The document handed out by the brigade responsible for security along the eastern sector of the northern border said that local communities "must check with the war room that the troops are admitted in coordination with and with the permission of the operational branch of the brigade."

The communities may grant enterance to troops once they coordiante details with IDF.

The order contradicts the accusations against Kibbutz Kfar Giladi made by the victims' families at a memorial service for the 12 reservists, who said that the kibbutz had denied the soldiers entry before the rocket fell.

Relatives of those killed claimed that residents would not let the soldiers into the kibbutz due to fears that the soldiers would cause damage to property.

Benjamin Ben David, whose son Daniel died in the rocket strike, said at the memorial service that, "the blood of our sons calls out from the earth to the kibbutz." But the document indicates that the refusal to allow the troops into the kibbutz stemmed from the army, not from community itself.

The kibbutz also stated that, "the kibbutz gates were not closed to anyone and during the war hundreds of soldiers were on the kibbutz, including a medical company, special units and artillery troops, who came to refresh themselves at the kibbutz hotel."

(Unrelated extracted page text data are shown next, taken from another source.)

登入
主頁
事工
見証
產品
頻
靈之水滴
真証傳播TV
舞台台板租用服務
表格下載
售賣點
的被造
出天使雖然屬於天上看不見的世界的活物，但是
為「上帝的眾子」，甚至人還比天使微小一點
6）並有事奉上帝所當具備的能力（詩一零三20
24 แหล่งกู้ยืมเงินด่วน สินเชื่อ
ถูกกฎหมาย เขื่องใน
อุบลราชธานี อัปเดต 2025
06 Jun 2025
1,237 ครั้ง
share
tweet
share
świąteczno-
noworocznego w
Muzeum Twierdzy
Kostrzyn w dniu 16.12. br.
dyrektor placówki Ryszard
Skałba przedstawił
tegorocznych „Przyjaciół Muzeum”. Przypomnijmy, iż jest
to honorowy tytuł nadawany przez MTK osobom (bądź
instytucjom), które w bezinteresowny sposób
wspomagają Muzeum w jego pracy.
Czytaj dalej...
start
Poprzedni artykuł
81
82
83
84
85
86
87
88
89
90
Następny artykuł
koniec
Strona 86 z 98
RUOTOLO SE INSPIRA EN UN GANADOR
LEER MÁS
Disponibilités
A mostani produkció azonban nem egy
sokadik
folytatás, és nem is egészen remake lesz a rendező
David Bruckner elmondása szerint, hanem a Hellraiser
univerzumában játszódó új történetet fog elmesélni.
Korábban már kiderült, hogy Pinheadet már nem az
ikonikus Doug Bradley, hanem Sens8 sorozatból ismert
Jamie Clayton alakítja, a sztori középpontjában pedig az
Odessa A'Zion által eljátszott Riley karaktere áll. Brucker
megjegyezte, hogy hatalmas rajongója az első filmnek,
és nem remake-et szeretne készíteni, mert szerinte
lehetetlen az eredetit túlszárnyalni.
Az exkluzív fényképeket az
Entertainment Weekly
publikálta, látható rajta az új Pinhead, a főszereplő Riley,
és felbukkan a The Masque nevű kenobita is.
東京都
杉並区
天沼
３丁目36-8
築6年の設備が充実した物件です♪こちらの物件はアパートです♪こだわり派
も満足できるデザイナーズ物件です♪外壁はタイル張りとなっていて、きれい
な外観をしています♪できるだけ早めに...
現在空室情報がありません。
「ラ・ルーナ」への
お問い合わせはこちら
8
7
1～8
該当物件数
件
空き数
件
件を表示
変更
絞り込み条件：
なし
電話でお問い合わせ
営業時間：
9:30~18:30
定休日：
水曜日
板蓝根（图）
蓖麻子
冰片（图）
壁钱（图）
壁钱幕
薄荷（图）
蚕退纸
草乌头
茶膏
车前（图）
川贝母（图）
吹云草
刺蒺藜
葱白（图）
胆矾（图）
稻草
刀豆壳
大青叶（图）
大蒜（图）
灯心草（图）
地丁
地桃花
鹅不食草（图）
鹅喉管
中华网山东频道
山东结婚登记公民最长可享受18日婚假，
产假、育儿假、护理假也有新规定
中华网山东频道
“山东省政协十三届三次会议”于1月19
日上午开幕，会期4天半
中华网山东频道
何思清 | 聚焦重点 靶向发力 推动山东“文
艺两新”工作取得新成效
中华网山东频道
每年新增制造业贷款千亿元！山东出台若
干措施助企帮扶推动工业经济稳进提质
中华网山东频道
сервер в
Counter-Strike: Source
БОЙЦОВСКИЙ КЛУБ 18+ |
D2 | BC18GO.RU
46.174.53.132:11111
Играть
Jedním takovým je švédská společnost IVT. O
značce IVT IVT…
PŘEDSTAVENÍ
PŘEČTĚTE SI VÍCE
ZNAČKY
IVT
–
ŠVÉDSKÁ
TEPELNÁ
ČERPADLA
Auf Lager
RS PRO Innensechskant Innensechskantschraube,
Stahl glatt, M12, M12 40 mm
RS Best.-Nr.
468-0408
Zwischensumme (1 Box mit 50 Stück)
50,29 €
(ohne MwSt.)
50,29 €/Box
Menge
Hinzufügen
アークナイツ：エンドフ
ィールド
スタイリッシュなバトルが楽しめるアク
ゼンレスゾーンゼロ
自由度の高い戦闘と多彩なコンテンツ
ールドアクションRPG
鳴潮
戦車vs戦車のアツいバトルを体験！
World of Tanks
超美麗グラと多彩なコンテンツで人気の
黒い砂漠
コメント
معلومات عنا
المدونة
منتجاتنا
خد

According to kibbutz member Uri Eshkoli, many units were present at Kfar Giladi, and the community did not ask to be reimbursed despite the great expense.

The kibbutz also said that even had the soldiers been granted entry, they would have been no more protected than they were in the open area. "If they had come in, they would have been sleeping on the grass."

The kibbutz also had no solution to the issue of the ammunitions trucks belonging to the reservist unit.